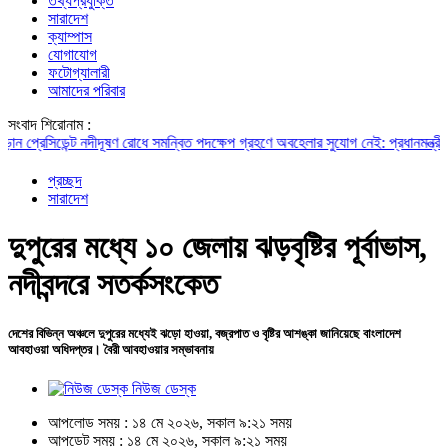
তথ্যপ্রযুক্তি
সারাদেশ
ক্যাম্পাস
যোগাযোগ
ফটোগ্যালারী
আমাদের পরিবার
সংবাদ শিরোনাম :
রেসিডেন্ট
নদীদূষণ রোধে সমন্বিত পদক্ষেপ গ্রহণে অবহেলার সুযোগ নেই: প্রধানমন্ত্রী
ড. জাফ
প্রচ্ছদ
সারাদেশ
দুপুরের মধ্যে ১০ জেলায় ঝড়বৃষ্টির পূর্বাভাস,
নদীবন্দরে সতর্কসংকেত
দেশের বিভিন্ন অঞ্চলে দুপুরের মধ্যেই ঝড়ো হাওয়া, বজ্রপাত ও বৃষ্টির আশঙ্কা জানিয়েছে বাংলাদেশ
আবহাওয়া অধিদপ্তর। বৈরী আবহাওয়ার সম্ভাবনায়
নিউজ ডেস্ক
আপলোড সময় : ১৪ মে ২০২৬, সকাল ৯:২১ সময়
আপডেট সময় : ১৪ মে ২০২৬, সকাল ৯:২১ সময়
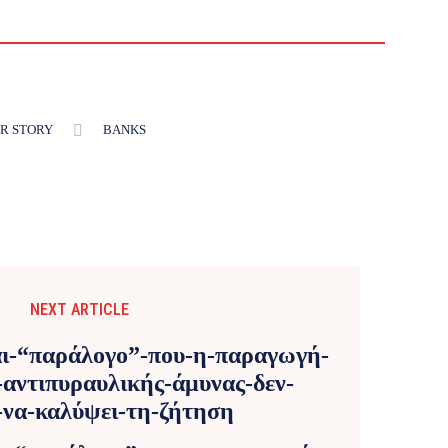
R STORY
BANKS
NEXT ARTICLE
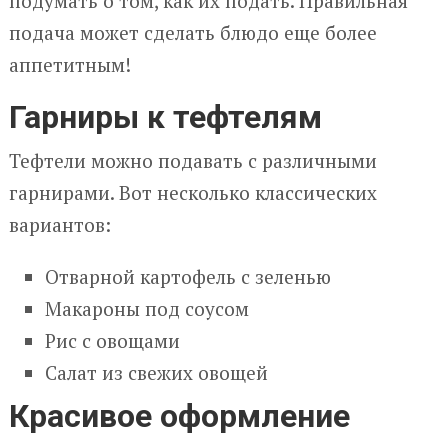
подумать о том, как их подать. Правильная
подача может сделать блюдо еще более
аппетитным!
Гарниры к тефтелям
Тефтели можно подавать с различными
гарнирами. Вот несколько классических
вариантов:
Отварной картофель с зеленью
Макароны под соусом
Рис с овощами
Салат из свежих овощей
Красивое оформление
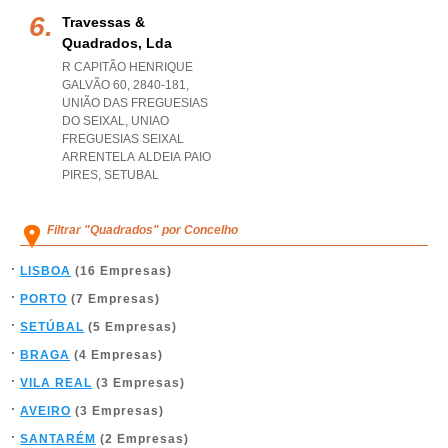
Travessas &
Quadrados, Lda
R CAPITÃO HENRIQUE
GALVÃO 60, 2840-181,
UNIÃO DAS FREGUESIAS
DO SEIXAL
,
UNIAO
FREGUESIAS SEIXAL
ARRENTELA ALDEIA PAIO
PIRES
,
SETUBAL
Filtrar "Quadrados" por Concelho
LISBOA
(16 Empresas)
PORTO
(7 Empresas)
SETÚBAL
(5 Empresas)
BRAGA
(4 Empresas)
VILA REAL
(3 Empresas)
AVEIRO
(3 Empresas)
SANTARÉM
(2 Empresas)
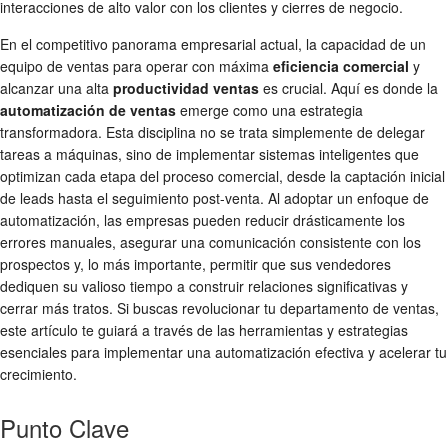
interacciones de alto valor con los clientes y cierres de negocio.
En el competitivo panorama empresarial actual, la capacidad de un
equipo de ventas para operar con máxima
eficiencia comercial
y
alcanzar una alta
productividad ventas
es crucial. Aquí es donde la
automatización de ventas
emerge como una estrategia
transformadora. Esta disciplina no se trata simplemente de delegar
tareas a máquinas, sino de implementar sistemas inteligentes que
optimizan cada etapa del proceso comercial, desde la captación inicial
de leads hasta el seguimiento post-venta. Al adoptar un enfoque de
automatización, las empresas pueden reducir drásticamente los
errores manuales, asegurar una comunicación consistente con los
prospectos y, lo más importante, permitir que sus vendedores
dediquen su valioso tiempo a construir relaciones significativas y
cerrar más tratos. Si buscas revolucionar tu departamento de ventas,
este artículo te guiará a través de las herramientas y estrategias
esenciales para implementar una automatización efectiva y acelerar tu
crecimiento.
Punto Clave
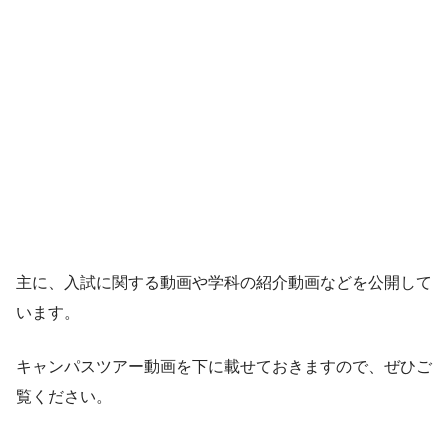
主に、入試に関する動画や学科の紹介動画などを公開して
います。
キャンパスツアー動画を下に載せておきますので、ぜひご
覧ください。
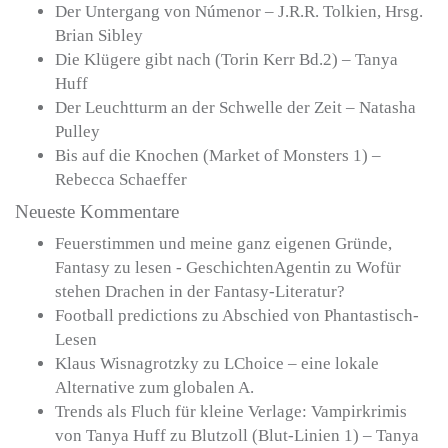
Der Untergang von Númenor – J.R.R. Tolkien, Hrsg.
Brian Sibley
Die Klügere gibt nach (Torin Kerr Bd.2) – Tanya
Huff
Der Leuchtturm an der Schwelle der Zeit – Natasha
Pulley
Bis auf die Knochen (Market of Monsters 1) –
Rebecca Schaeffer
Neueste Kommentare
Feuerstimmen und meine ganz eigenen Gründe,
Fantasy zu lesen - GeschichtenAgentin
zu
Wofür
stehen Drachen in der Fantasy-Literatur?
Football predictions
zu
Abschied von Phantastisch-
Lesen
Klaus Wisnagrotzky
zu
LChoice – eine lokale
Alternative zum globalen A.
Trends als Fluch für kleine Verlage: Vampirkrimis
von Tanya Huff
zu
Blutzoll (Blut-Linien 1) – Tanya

TASK DESCRIPTION: Each entry above should be printed again word for word, with any picture dropped.

SOLUTION:
তথ্যপ্রযুক্তি
সারাদেশ
ক্যাম্পাস
যোগাযোগ
ফটোগ্যালারী
আমাদের পরিবার
সংবাদ শিরোনাম :
রেসিডেন্ট
নদীদূষণ রোধে সমন্বিত পদক্ষেপ গ্রহণে অবহেলার সুযোগ নেই: প্রধানমন্ত্রী
ড. জাফ
প্রচ্ছদ
সারাদেশ
দুপুরের মধ্যে ১০ জেলায় ঝড়বৃষ্টির পূর্বাভাস,
নদীবন্দরে সতর্কসংকেত
দেশের বিভিন্ন অঞ্চলে দুপুরের মধ্যেই ঝড়ো হাওয়া, বজ্রপাত ও বৃষ্টির আশঙ্কা জানিয়েছে বাংলাদেশ
আবহাওয়া অধিদপ্তর। বৈরী আবহাওয়ার সম্ভাবনায়
নিউজ ডেস্ক
আপলোড সময় : ১৪ মে ২০২৬, সকাল ৯:২১ সময়
আপডেট সময় : ১৪ মে ২০২৬, সকাল ৯:২১ সময়
R STORY
BANKS
NEXT ARTICLE
подумать о том, как их подать. Правильная
подача может сделать блюдо еще более
аппетитным!
Гарниры к тефтелям
Тефтели можно подавать с различными
гарнирами. Вот несколько классических
вариантов:
Отварной картофель с зеленью
Макароны под соусом
Рис с овощами
Салат из свежих овощей
Красивое оформление
Travessas &
Quadrados, Lda
R CAPITÃO HENRIQUE
GALVÃO 60, 2840-181,
UNIÃO DAS FREGUESIAS
DO SEIXAL
,
UNIAO
FREGUESIAS SEIXAL
ARRENTELA ALDEIA PAIO
PIRES
,
SETUBAL
Filtrar "Quadrados" por Concelho
LISBOA
(16 Empresas)
PORTO
(7 Empresas)
SETÚBAL
(5 Empresas)
BRAGA
(4 Empresas)
VILA REAL
(3 Empresas)
AVEIRO
(3 Empresas)
SANTARÉM
(2 Empresas)
interacciones de alto valor con los clientes y cierres de negocio.
En el competitivo panorama empresarial actual, la capacidad de un
equipo de ventas para operar con máxima
eficiencia comercial
y
alcanzar una alta
productividad ventas
es crucial. Aquí es donde la
automatización de ventas
emerge como una estrategia
transformadora. Esta disciplina no se trata simplemente de delegar
tareas a máquinas, sino de implementar sistemas inteligentes que
optimizan cada etapa del proceso comercial, desde la captación inicial
de leads hasta el seguimiento post-venta. Al adoptar un enfoque de
automatización, las empresas pueden reducir drásticamente los
errores manuales, asegurar una comunicación consistente con los
prospectos y, lo más importante, permitir que sus vendedores
dediquen su valioso tiempo a construir relaciones significativas y
cerrar más tratos. Si buscas revolucionar tu departamento de ventas,
este artículo te guiará a través de las herramientas y estrategias
esenciales para implementar una automatización efectiva y acelerar tu
crecimiento.
Punto Clave
主に、入試に関する動画や学科の紹介動画などを公開して
います。
キャンパスツアー動画を下に載せておきますので、ぜひご
覧ください。
Der Untergang von Númenor – J.R.R. Tolkien, Hrsg.
Brian Sibley
Die Klügere gibt nach (Torin Kerr Bd.2) – Tanya
Huff
Der Leuchtturm an der Schwelle der Zeit – Natasha
Pulley
Bis auf die Knochen (Market of Monsters 1) –
Rebecca Schaeffer
Neueste Kommentare
Feuerstimmen und meine ganz eigenen Gründe,
Fantasy zu lesen - GeschichtenAgentin
zu
Wofür
stehen Drachen in der Fantasy-Literatur?
Football predictions
zu
Abschied von Phantastisch-
Lesen
Klaus Wisnagrotzky
zu
LChoice – eine lokale
Alternative zum globalen A.
Trends als Fluch für kleine Verlage: Vampirkrimis
von Tanya Huff
zu
Blutzoll (Blut-Linien 1) – Tanya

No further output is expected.